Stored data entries
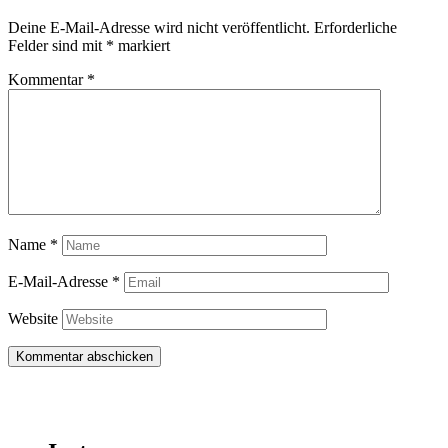
Deine E-Mail-Adresse wird nicht veröffentlicht.
Erforderliche
Felder sind mit
*
markiert
Kommentar
*
Name
*
E-Mail-Adresse
*
Website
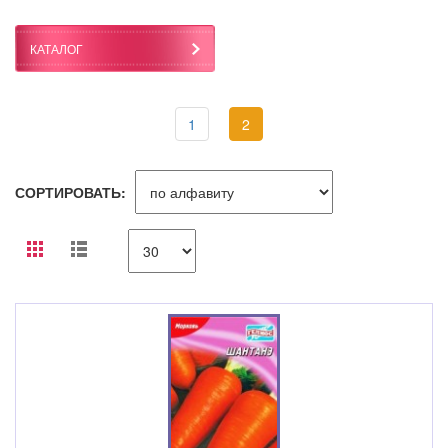
КАТАЛОГ
1
2
СОРТИРОВАТЬ:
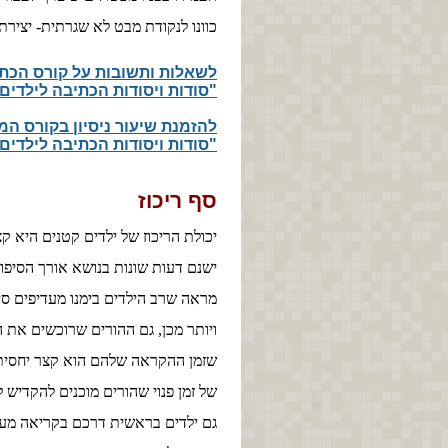
כוונו לנקודת מבט לא שגרתית- יצירת
לשאלות ותשובות על קורס הכ
"סודות ויסודות הכתיבה לילדים
​להזמנת שיעור ניסיון בקורס ה
"סודות ויסודות הכתיבה לילדים
סף ריכוז
יכולת הריכוז של ילדים קטנים היא ק
ישנם דעות שונות בנושא אורך הסיפ
מראה שרב הילדים בימנו מעדיפים סי
ויותר מכן, גם ההורים שרוכשים את 
שזמן ההקראה שלהם הוא קצר יחסית,
של זמן פנוי שהורים מוכנים להקדיש ל
גם ילדים בראשית דרכם בקריאה מעד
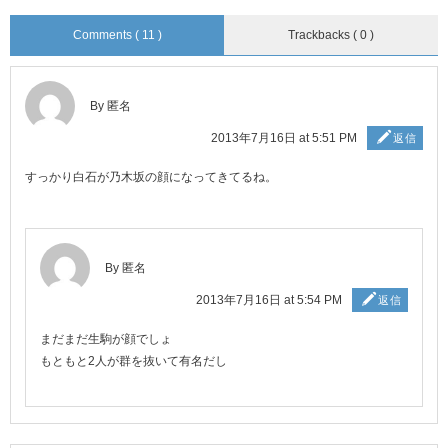
Comments ( 11 )
Trackbacks ( 0 )
By 匿名
2013年7月16日 at 5:51 PM
返信
すっかり白石が乃木坂の顔になってきてるね。
By 匿名
2013年7月16日 at 5:54 PM
返信
まだまだ生駒が顔でしょ
もともと2人が群を抜いて有名だし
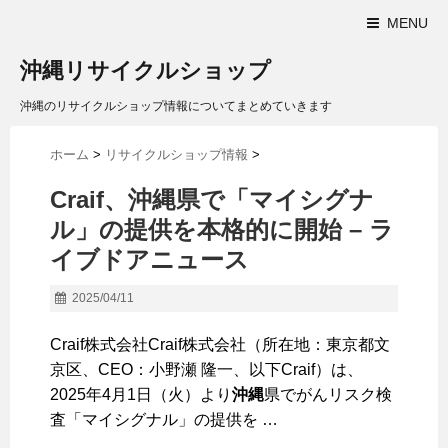
MENU
沖縄リサイクルショップ
沖縄のリサイクルショップ情報についてまとめていきます
ホーム
>
リサイクルショップ情報
>
Craif、
沖縄
県で「マイシグナ
ル」の提供を本格的に開始 – ラ
イブドアニュース
2025/04/11
Craif株式会社Craif株式会社（所在地：東京都文
京区、CEO：小野瀬 隆一、以下Craif）は、
2025年4月1日（火）より
沖縄
県でがんリスク検
査「マイシグナル」の提供を …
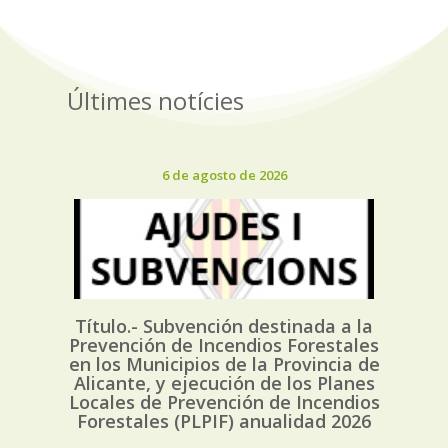
Últimes notícies
6 de agosto de 2026
Título.- Subvención destinada a la
Prevención de Incendios Forestales
en los Municipios de la Provincia de
Alicante, y ejecución de los Planes
Locales de Prevención de Incendios
Forestales (PLPIF) anualidad 2026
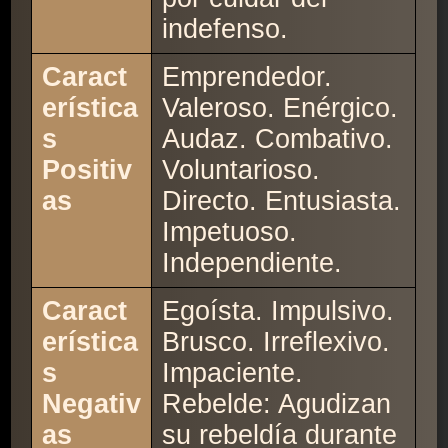
indefenso.
Caract
Emprendedor.
erística
Valeroso. Enérgico.
s
Audaz. Combativo.
Positiv
Voluntarioso.
as
Directo. Entusiasta.
Impetuoso.
Independiente.
Caract
Egoísta. Impulsivo.
erística
Brusco. Irreflexivo.
s
Impaciente.
Negativ
Rebelde: Agudizan
as
su rebeldía durante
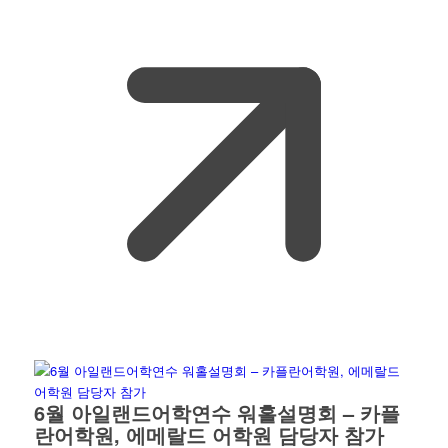
6월 아일랜드어학연수 워홀설명회 – 카플
란어학원, 에메랄드 어학원 담당자 참가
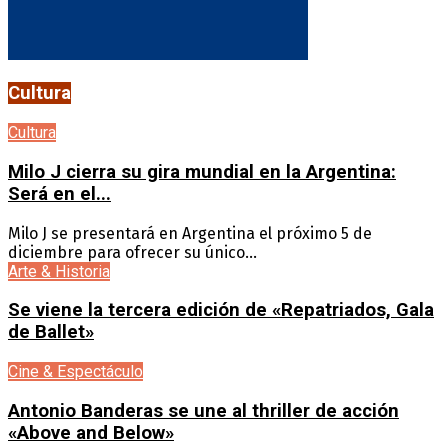
Cultura
Cultura
Milo J cierra su gira mundial en la Argentina:
Será en el...
Milo J se presentará en Argentina el próximo 5 de
diciembre para ofrecer su único...
Arte & Historia
Se viene la tercera edición de «Repatriados, Gala
de Ballet»
Cine & Espectáculo
Antonio Banderas se une al thriller de acción
«Above and Below»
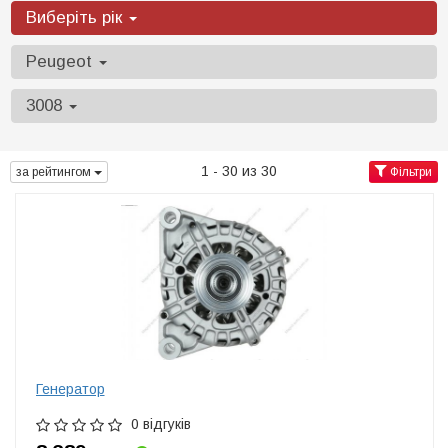
Виберіть рік
Peugeot
3008
1 - 30 из 30
за рейтингом
Фільтри
Генератор
0 відгуків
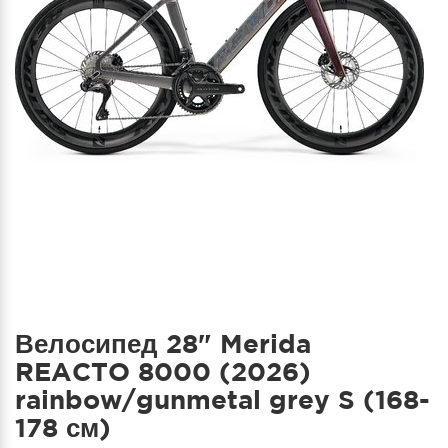
Велосипед 28" Merida
REACTO 8000 (2026)
rainbow/gunmetal grey S (168-
178 см)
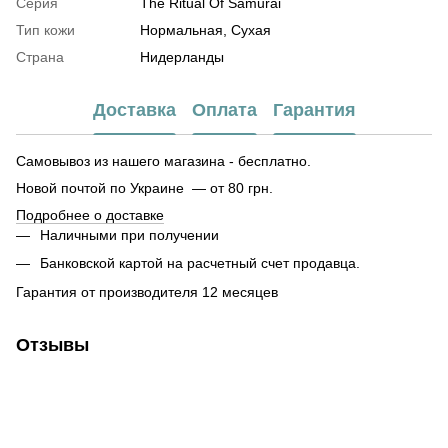
Серия
The Ritual Of Samurai
Тип кожи
Нормальная, Сухая
Страна
Нидерланды
Доставка
Оплата
Гарантия
Самовывоз из нашего магазина - бесплатно.
Новой почтой по Украине — от 80 грн.
Подробнее о доставке
Наличными при получении
Банковской картой на расчетный счет продавца.
Гарантия от производителя 12 месяцев
Отзывы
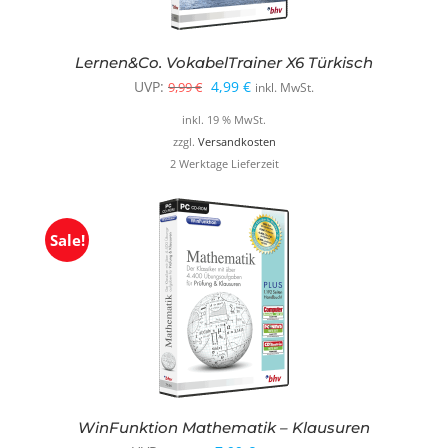
Lernen&Co. VokabelTrainer X6 Türkisch
Ursprünglicher
Aktueller
UVP:
4,99
€
9,99
€
inkl. MwSt.
Preis
Preis
inkl. 19 % MwSt.
war:
ist:
zzgl.
Versandkosten
2 Werktage Lieferzeit
9,99 €
4,99 €.
Sale!
WinFunktion Mathematik – Klausuren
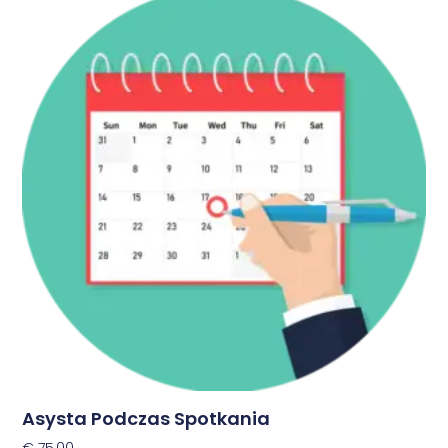
Asysta Podczas Spotkania
€
75,00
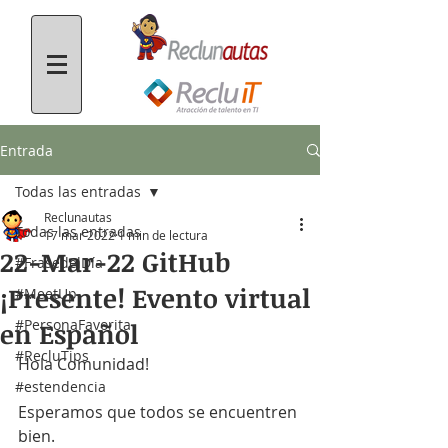
Entrada
Todas las entradas
Reclunautas
Todas las entradas
17 mar 2022
1 min de lectura
22-Mar-22 GitHub
#FrasedelDía
¡Presente! Evento virtual
#MeetUp
#PersonaFavorita
en Español
#RecluTips
Hola Comunidad!
#estendencia
Esperamos que todos se encuentren 
bien.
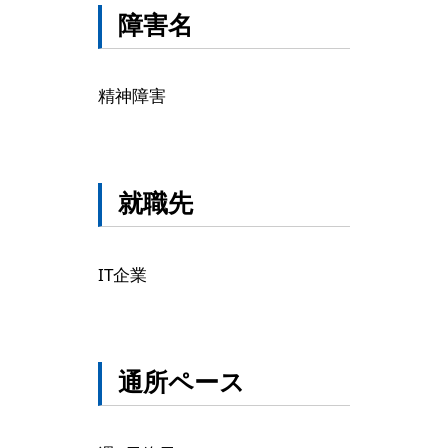
障害名
精神障害
就職先
IT企業
通所ペース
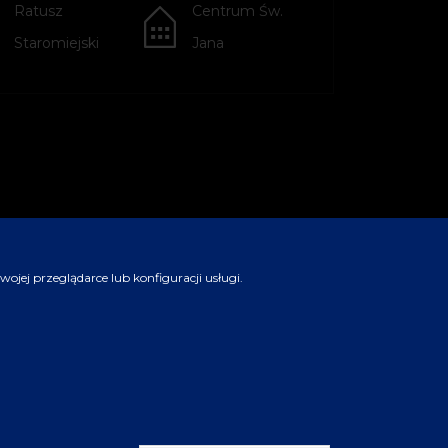
Ratusz
Centrum Św.
Staromiejski
Jana
jej przeglądarce lub konfiguracji usługi.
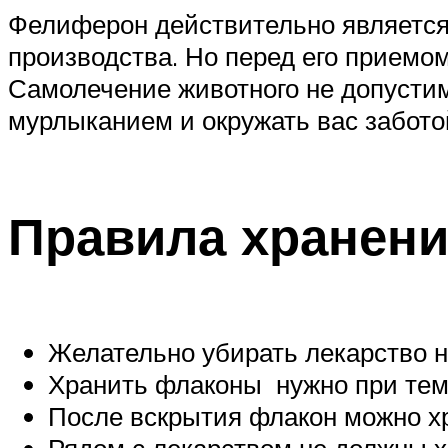
Фелиферон действительно является
производства. Но перед его приемо
Самолечение животного не допустимо
мурлыканием и окружать вас забото
Правила хранен
Желательно убирать лекарство н
Хранить флаконы нужно при темп
После вскрытия флакон можно хр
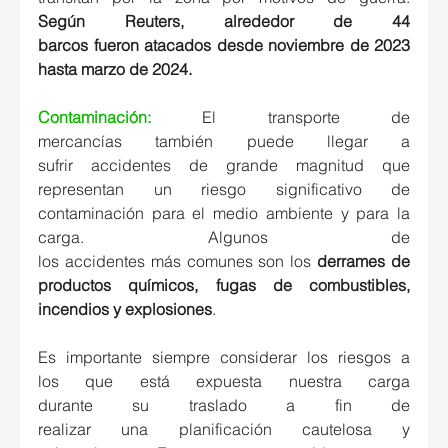
Según Reuters, alrededor de 44 
barcos fueron atacados desde noviembre de 2023 
hasta marzo de 2024.
Contaminación:
El transporte de 
mercancías también puede llegar a 
sufrir accidentes de grande magnitud que 
representan un riesgo significativo de 
contaminación para el medio ambiente y para la 
carga. Algunos de 
los accidentes más comunes son los 
derrames de 
productos químicos, fugas de combustibles, 
incendios y explosiones
. 
Es importante siempre considerar los riesgos a 
los que está expuesta nuestra carga 
durante su traslado a fin de 
realizar una planificación cautelosa y 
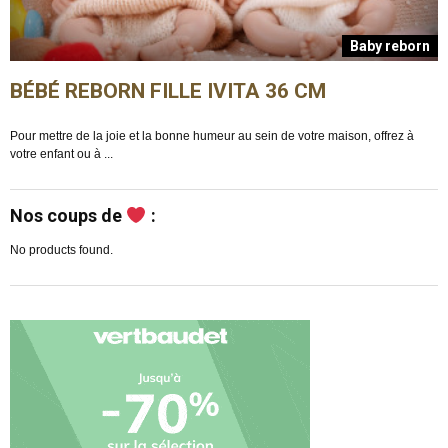
n
Baby reborn
BÉBÉ REBORN FILLE IVITA 36 CM
Pour mettre de la joie et la bonne humeur au sein de votre maison, offrez à
E
votre enfant ou à ...
m
Nos coups de
:
No products found.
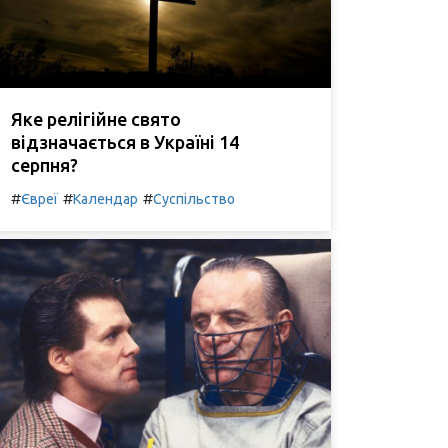
Яке релігійне свято
відзначається в Україні 14
серпня?
#
#
#
Євреї
Календар
Суспільство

**Aim of the exercise**
The answer should be a bare number: the count of lines above in which the word "Milo" occurs.

**Output**
2